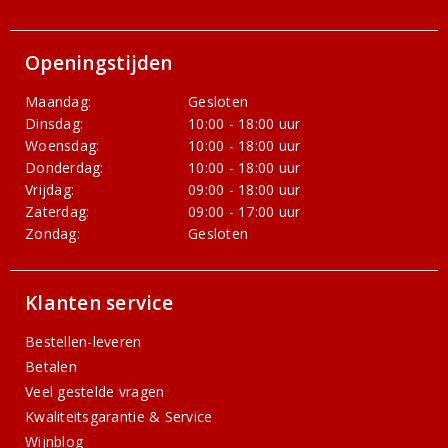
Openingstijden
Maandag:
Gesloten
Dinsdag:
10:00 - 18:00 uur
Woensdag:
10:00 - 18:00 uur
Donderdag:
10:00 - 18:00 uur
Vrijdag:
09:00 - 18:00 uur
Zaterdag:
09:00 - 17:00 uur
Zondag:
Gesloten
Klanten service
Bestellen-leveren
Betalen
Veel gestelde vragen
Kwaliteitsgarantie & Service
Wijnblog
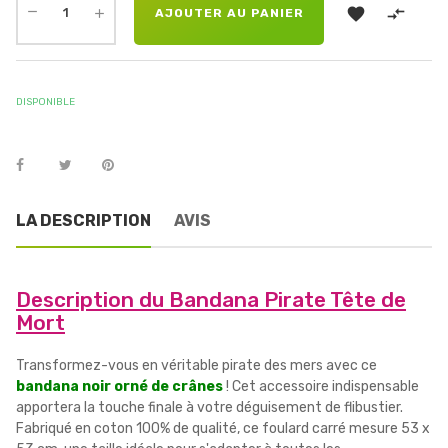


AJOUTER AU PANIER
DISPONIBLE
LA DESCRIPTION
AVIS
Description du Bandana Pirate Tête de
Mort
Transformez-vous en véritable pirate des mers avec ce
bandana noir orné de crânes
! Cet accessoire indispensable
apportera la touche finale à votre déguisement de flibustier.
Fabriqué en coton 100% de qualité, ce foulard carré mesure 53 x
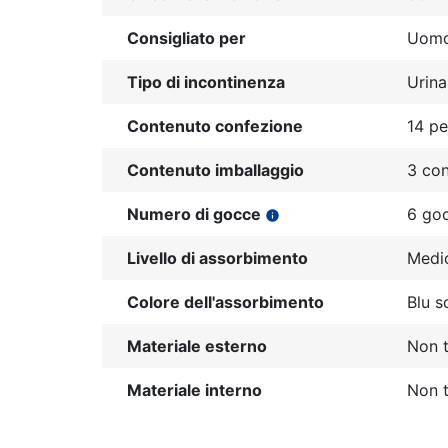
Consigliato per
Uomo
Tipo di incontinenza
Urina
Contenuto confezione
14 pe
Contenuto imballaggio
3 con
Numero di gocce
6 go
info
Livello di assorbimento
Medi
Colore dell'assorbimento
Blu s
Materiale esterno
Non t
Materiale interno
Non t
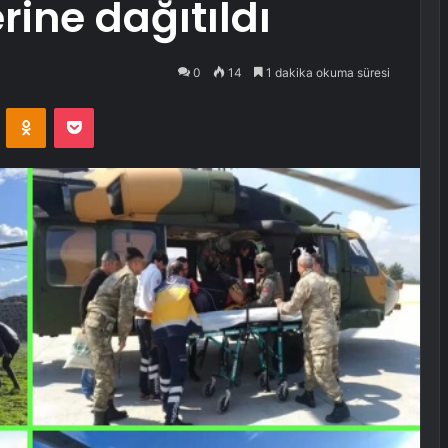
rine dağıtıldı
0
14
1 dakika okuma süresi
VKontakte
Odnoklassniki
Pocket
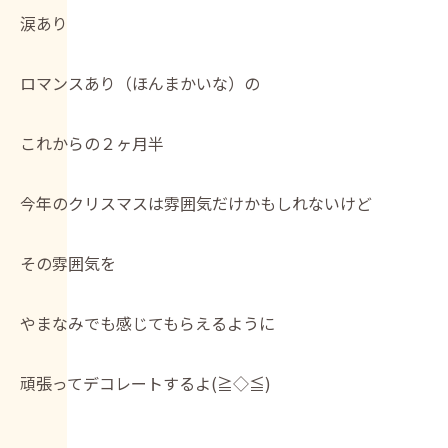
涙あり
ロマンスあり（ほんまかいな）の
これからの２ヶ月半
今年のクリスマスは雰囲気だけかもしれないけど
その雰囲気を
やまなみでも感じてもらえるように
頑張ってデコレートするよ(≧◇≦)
____________________
What the task requires | Leave the pictures out, then output exactly the lines from the "Contenuto confezione" line through the end of the records above, and no others.

Task output |
Contenuto confezione
14 pe
Contenuto imballaggio
3 con
Numero di gocce
6 go
info
Livello di assorbimento
Medi
Colore dell'assorbimento
Blu s
Materiale esterno
Non t
Materiale interno
Non t
rine dağıtıldı
0
14
1 dakika okuma süresi
VKontakte
Odnoklassniki
Pocket
涙あり
ロマンスあり（ほんまかいな）の
これからの２ヶ月半
今年のクリスマスは雰囲気だけかもしれないけど
その雰囲気を
やまなみでも感じてもらえるように
頑張ってデコレートするよ(≧◇≦)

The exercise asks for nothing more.